Preparing to repeal Prop 8
SAN FRANCISCO--Forty community activists gathered on September 19 to elect delegates to a statewide committee that will coordinate the effort to get a ballot measure to repeal Proposition 8, which banned same-sex marriage in California, on the 2010 state ballot.
The spirit in the room was one of unity with other groups fighting for equality and justice, and the conscious linking up of seemingly diverse campaigns under one overarching civil rights movement umbrella.
The meeting opened with a solidarity statement from police brutality activist Jack Bryson, the father of one of the men who was with Oscar Grant when he was murdered by BART police officer Johannes Mehserle in January. A report on UNITE HERE Local 2's struggle for a just contract followed.
Activists who were involved in the campaign to get College Not Combat--a measure against military recruiting in public schools--on the San Francisco ballot in 2006 shared their experiences. They stressed the importance of building a movement that is independent of the Democratic Party, which is both for military recruiting in schools and against bringing any Repeal Prop 8 measure on the ballot in 2010.
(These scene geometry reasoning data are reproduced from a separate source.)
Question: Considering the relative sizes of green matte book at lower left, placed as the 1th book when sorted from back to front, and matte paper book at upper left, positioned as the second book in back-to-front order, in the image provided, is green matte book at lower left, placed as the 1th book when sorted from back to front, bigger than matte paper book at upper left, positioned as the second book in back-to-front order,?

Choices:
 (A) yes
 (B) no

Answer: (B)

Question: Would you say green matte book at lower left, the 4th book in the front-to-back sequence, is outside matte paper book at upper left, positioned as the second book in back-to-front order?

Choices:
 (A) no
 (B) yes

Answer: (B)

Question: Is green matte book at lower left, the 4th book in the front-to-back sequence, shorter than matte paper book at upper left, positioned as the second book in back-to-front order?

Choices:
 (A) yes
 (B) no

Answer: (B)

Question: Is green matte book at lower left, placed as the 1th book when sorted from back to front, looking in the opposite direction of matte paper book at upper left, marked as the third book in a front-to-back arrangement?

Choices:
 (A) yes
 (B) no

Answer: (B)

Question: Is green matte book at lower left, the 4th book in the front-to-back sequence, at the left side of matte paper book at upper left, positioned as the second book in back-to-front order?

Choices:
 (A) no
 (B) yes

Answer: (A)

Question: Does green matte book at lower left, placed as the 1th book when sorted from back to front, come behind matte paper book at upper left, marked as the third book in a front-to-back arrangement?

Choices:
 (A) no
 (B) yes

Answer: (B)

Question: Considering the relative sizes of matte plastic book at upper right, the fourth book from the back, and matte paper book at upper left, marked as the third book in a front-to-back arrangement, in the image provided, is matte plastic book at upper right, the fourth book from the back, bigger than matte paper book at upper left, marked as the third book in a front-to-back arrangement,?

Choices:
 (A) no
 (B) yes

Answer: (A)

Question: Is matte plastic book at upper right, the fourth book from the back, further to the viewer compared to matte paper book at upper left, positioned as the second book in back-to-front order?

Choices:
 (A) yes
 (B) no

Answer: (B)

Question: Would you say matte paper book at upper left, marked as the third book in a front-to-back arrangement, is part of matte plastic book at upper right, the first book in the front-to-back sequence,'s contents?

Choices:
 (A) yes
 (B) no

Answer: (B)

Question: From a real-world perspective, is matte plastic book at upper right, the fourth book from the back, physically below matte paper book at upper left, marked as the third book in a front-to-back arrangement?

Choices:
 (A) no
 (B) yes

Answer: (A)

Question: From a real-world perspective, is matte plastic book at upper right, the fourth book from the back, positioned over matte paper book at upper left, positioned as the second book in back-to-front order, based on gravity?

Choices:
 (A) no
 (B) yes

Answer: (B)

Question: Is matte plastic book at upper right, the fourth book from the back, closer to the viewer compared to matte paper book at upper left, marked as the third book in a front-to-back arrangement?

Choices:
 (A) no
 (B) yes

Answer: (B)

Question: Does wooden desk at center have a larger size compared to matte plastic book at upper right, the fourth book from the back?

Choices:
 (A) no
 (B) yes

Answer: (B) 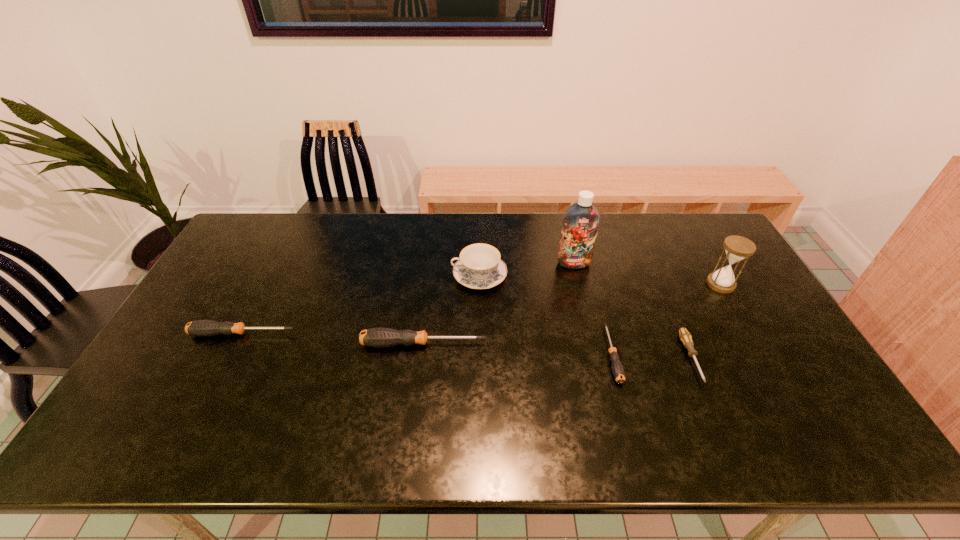 Find the location of a particular element. This screenshot has height=540, width=960. vacant space located on the left of the second screwdriver from left to right is located at coordinates (235, 344).

In order to click on vacant space situated 0.240m on the left of the third screwdriver from left to right in this screenshot , I will do `click(518, 355)`.

Locate an element on the screen. The width and height of the screenshot is (960, 540). vacant space situated 0.330m on the front of the sixth shortest object is located at coordinates (779, 384).

Find the location of `blank space located on the front label of the shampoo`. blank space located on the front label of the shampoo is located at coordinates (590, 333).

Find the location of `free spot located with the handle on the side of the chinaware`. free spot located with the handle on the side of the chinaware is located at coordinates (331, 276).

This screenshot has width=960, height=540. In order to click on blank space located 0.340m with the handle on the side of the chinaware in this screenshot , I will do `click(347, 276)`.

This screenshot has height=540, width=960. In order to click on free region located with the handle on the side of the chinaware in this screenshot , I will do `click(405, 276)`.

Where is `vacant space located at the tip of the rightmost screwdriver`? The width and height of the screenshot is (960, 540). vacant space located at the tip of the rightmost screwdriver is located at coordinates 714,411.

Where is `object at the left edge`? This screenshot has width=960, height=540. object at the left edge is located at coordinates (203, 328).

This screenshot has width=960, height=540. I want to click on object located at the right edge, so click(x=737, y=248). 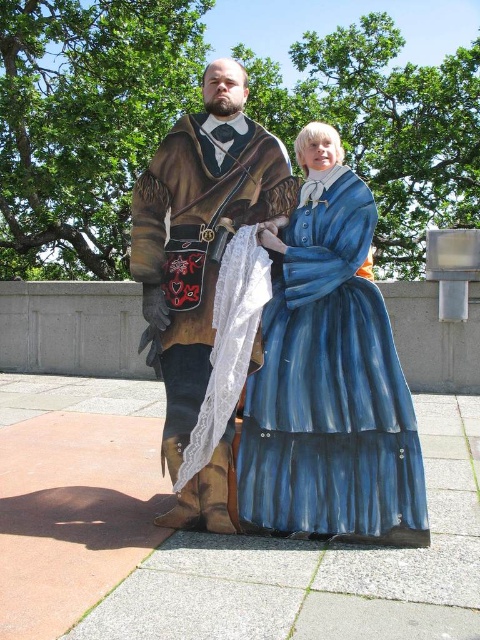 Is point (324, 230) positioned behind point (140, 220)?

That is False.

Is matte brown leather coat at center thinner than brown leather robe at center?

Incorrect, matte brown leather coat at center's width is not less than brown leather robe at center's.

At what (x,y) coordinates should I click in order to perform the action: click on matte brown leather coat at center. Please return your answer as a coordinate pair (x, y). Looking at the image, I should click on (328, 376).

Which is above, matte brown leather coat at center or blue satin dress at center?

matte brown leather coat at center

Does point (263, 424) come closer to viewer compared to point (285, 435)?

That is False.

Does point (402, 540) come farther from viewer compared to point (397, 378)?

That is False.

Locate an element on the screen. The height and width of the screenshot is (640, 480). matte brown leather coat at center is located at coordinates (328, 376).

Does blue satin dress at center come behind brown leather robe at center?

That is False.

Which of these two, blue satin dress at center or brown leather robe at center, stands taller?

brown leather robe at center is taller.

Is point (273, 358) less distant than point (214, 262)?

Yes, it is in front of point (214, 262).

Locate an element on the screen. blue satin dress at center is located at coordinates (330, 388). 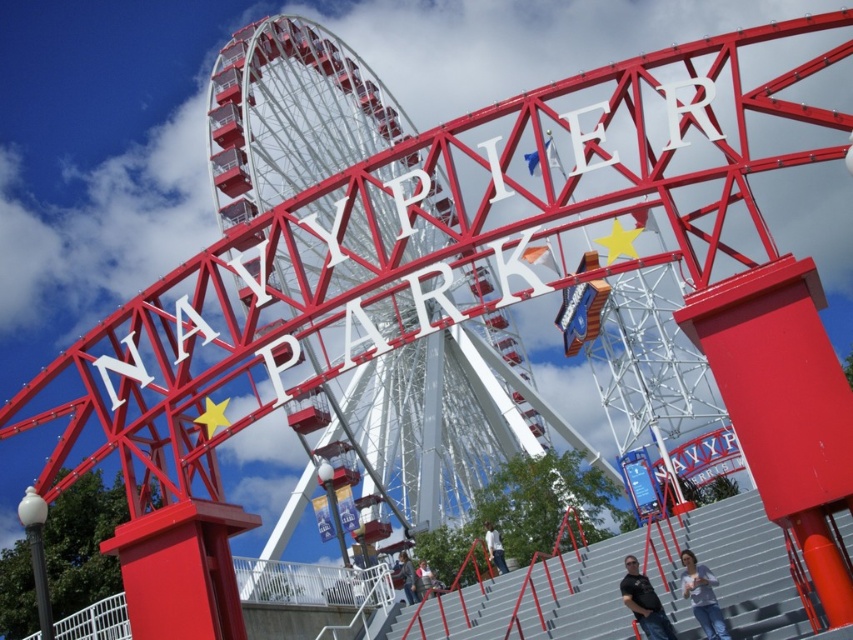 You are a photographer at Navy Pier Park and want to capture a clear shot of the Ferris wheel. You notice two items in the foreground that might obstruct your view. Which item is closer to the camera, the black matte shirt at lower center or the denim jacket at lower center?

The black matte shirt at lower center is positioned over the denim jacket at lower center, so the black matte shirt is closer to the camera.

From the picture: You are standing at the entrance of Navy Pier Park and see the denim jacket at lower center. Where exactly is the denim jacket positioned relative to the large Ferris wheel in the background?

The denim jacket at lower center is located at point (x=405, y=577), which places it near the lower part of the image, closer to the entrance archway, while the Ferris wheel is in the background, so the jacket is positioned in front of the Ferris wheel. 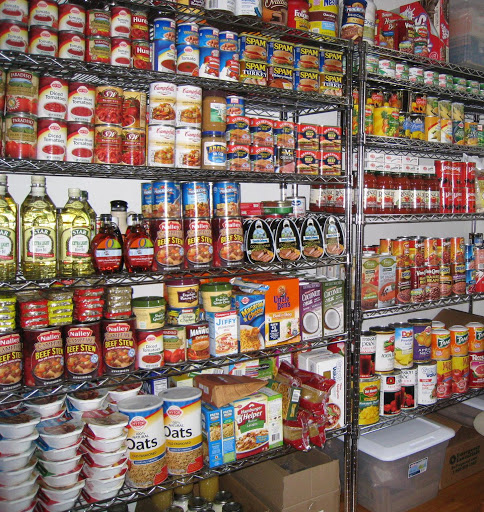 Where is `items on the floor under storage rack`? The height and width of the screenshot is (512, 484). items on the floor under storage rack is located at coordinates (422, 458), (318, 483), (208, 487), (230, 506), (224, 494), (197, 501), (176, 507), (183, 501), (169, 500). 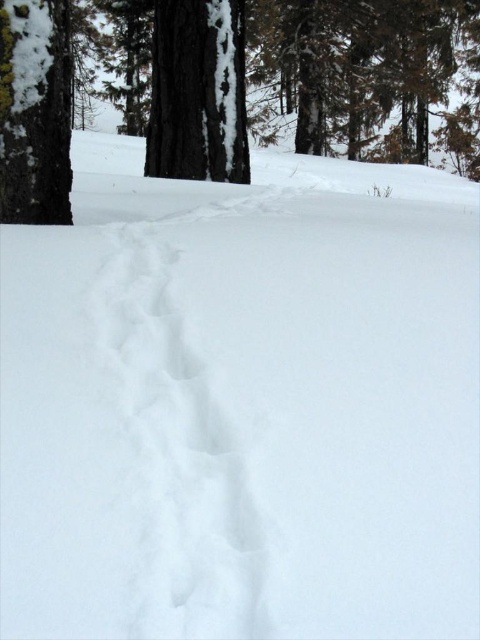 Does white fluffy snow trail at center have a lesser height compared to smooth bark tree at center?

Yes, white fluffy snow trail at center is shorter than smooth bark tree at center.

Is white fluffy snow trail at center below smooth bark tree at center?

Yes, white fluffy snow trail at center is below smooth bark tree at center.

Who is more forward, (x=151, y=280) or (x=206, y=10)?

Point (x=151, y=280) is in front.

At what (x,y) coordinates should I click in order to perform the action: click on white fluffy snow trail at center. Please return your answer as a coordinate pair (x, y). Looking at the image, I should click on (177, 454).

Who is more distant from viewer, (379, 150) or (238, 8)?

The point (379, 150) is more distant.

Can you confirm if brown rough tree at center is taller than smooth bark tree at center?

Indeed, brown rough tree at center has a greater height compared to smooth bark tree at center.

Which is in front, point (339, 81) or point (183, 116)?

Point (183, 116)

Find the location of a particular element. brown rough tree at center is located at coordinates (300, 80).

Who is more forward, (250,68) or (251,589)?

Positioned in front is point (251,589).

Based on the photo, does brown rough tree at center have a greater width compared to white fluffy snow trail at center?

Correct, the width of brown rough tree at center exceeds that of white fluffy snow trail at center.

Does point (457, 33) come closer to viewer compared to point (191, 406)?

No, (457, 33) is behind (191, 406).

Identify the location of brown rough tree at center. (300, 80). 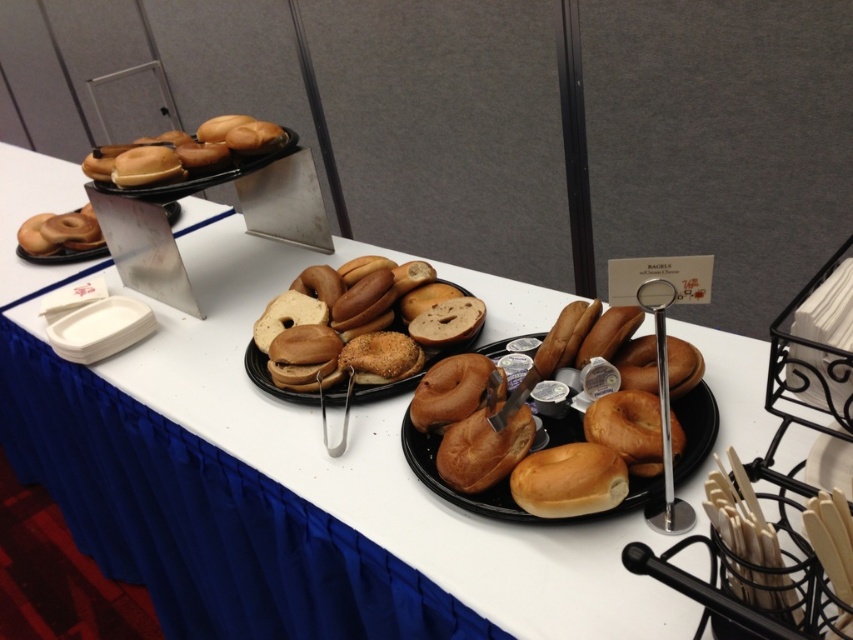 Is brown matte bagels at center above matte black bagel at upper left?

Incorrect, brown matte bagels at center is not positioned above matte black bagel at upper left.

Which is above, brown matte bagels at center or matte black bagel at upper left?

matte black bagel at upper left is above.

Is point (426, 352) more distant than point (178, 212)?

That is False.

I want to click on brown matte bagels at center, so click(415, 372).

Who is taller, golden brown bagels at center or brown matte bagels at center?

golden brown bagels at center

Is golden brown bagels at center below brown matte bagels at center?

Yes.

Describe the element at coordinates (503, 483) in the screenshot. I see `golden brown bagels at center` at that location.

Find the location of a particular element. The image size is (853, 640). golden brown bagels at center is located at coordinates [x=503, y=483].

How distant is golden brown bagels at center from matte black bagel at upper left?

A distance of 4.60 feet exists between golden brown bagels at center and matte black bagel at upper left.

Does golden brown bagels at center appear on the right side of matte black bagel at upper left?

Correct, you'll find golden brown bagels at center to the right of matte black bagel at upper left.

Between point (648, 484) and point (170, 211), which one is positioned behind?

Point (170, 211)

The width and height of the screenshot is (853, 640). In order to click on golden brown bagels at center in this screenshot , I will do `click(503, 483)`. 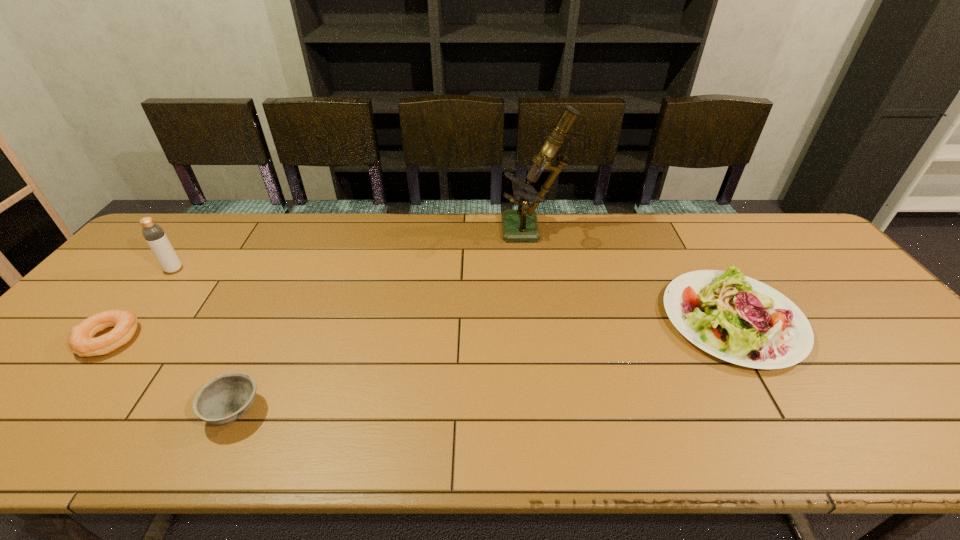 Locate an element on the screen. free spot between the salad plate and the tallest object is located at coordinates (633, 275).

The width and height of the screenshot is (960, 540). What are the coordinates of `free space between the tallest object and the rightmost object` in the screenshot? It's located at (633, 275).

Find the location of `vacant area that lies between the farthest object and the bottle`. vacant area that lies between the farthest object and the bottle is located at coordinates (353, 251).

Where is `vacant space in between the bagel and the bowl`? The image size is (960, 540). vacant space in between the bagel and the bowl is located at coordinates (172, 375).

Image resolution: width=960 pixels, height=540 pixels. Find the location of `free space between the salad plate and the tallest object`. free space between the salad plate and the tallest object is located at coordinates (633, 275).

Where is `object that is the closest to the bowl`? The height and width of the screenshot is (540, 960). object that is the closest to the bowl is located at coordinates [x=81, y=341].

Locate an element on the screen. This screenshot has width=960, height=540. object that is the fourth closest to the second shortest object is located at coordinates (736, 318).

What are the coordinates of `vacant space that satisfies the following two spatial constraints: 1. on the front side of the bagel; 2. on the right side of the third object from left to right` in the screenshot? It's located at (49, 411).

Where is `free location that satisfies the following two spatial constraints: 1. on the back side of the third shortest object; 2. at the eyepiece of the fourth object from left to right`? free location that satisfies the following two spatial constraints: 1. on the back side of the third shortest object; 2. at the eyepiece of the fourth object from left to right is located at coordinates (681, 231).

The height and width of the screenshot is (540, 960). In order to click on blank space that satisfies the following two spatial constraints: 1. on the back side of the salad plate; 2. at the eyepiece of the tallest object in this screenshot , I will do 681,231. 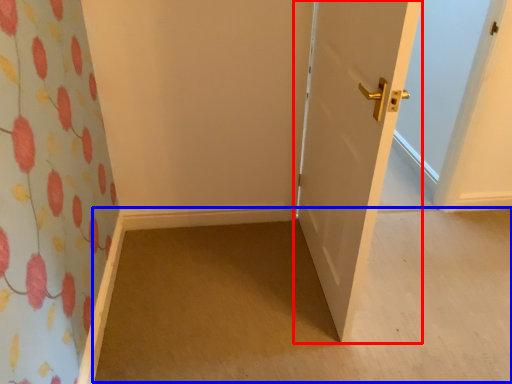 Question: Which object appears farthest to the camera in this image, door (highlighted by a red box) or plain (highlighted by a blue box)?

Choices:
 (A) door
 (B) plain

Answer: (B) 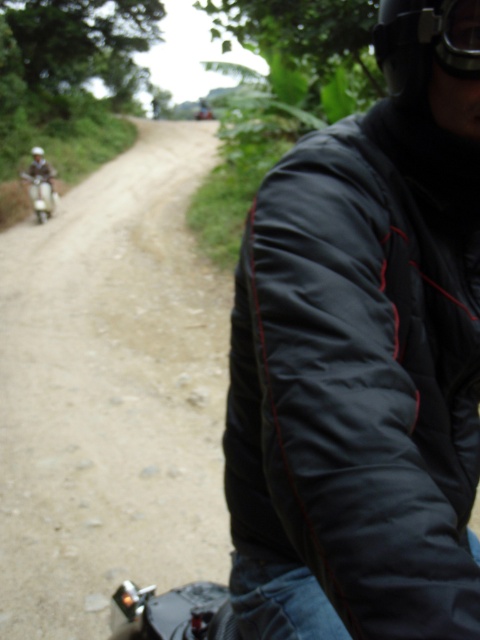 Question: Which object is farther from the camera taking this photo?

Choices:
 (A) black matte helmet at upper right
 (B) dusty gravel road at center
 (C) black matte goggles at upper right

Answer: (B)

Question: Is dusty gravel road at center to the right of black matte goggles at upper right from the viewer's perspective?

Choices:
 (A) yes
 (B) no

Answer: (B)

Question: Which point appears farthest from the camera in this image?

Choices:
 (A) (35, 173)
 (B) (447, 20)
 (C) (472, 45)
 (D) (356, 392)

Answer: (A)

Question: Which object is farther from the camera taking this photo?

Choices:
 (A) dusty gravel road at center
 (B) black puffy jacket at right
 (C) matte white scooter at left

Answer: (C)

Question: Can you confirm if black puffy jacket at right is positioned above black matte goggles at upper right?

Choices:
 (A) no
 (B) yes

Answer: (A)

Question: Does black matte helmet at upper right appear on the left side of matte white scooter at left?

Choices:
 (A) yes
 (B) no

Answer: (B)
Three delegates were elected to represent the Bay Area: Kat Powell from the local organization One Struggle, One Fight; Ian Hart, who is a member of the Human Rights Campaign; and Eric Ross, a longtime local activist and organizer. These delegates are tasked with organizing signature-gathering hubs locally, while the ballot language is finalized and submitted to the secretary of state.
Jeffrey Taylor and Jo Hoenninger--two local members of the Interim Administrative Group who were elected at the August 29 statewide convention to begin the campaign organizing process--emphasized that the organizational structure is meant to support local efforts to gather the 1 million signatures needed, and to reach out to communities far beyond those reached by the narrow No On Prop 8 campaign, not to control the campaign from the top down.
The meeting wrapped up with a discussion of what supporters of 2010 should say to supporters of 2012, taking into account the fact that if this campaign in 2010 isn't successful, activists must be aware that 2012 is not at all a shoo-in.
The fact is that the Democratic Party will put even more pressure on the movement in three years to not embarrass Barack "I believe marriage is between a man and a woman" Obama during his re-election campaign.
If a 2012 initiative has any chance of succeeding, activists must begin building an independent, grassroots movement now.
This "we must begin now" approach was reflected in the remarks of the day's final speakers: Paul Hogarth delivering a report on the status of the Maine No On 1 campaign, Hope Wood from the Courage Campaign announcing a No On 1 phone banking happening directly after the Town Hall meeting, and Kip Williams on the importance of the National Equality March on October 10-11 and efforts to organize for it in San Francisco.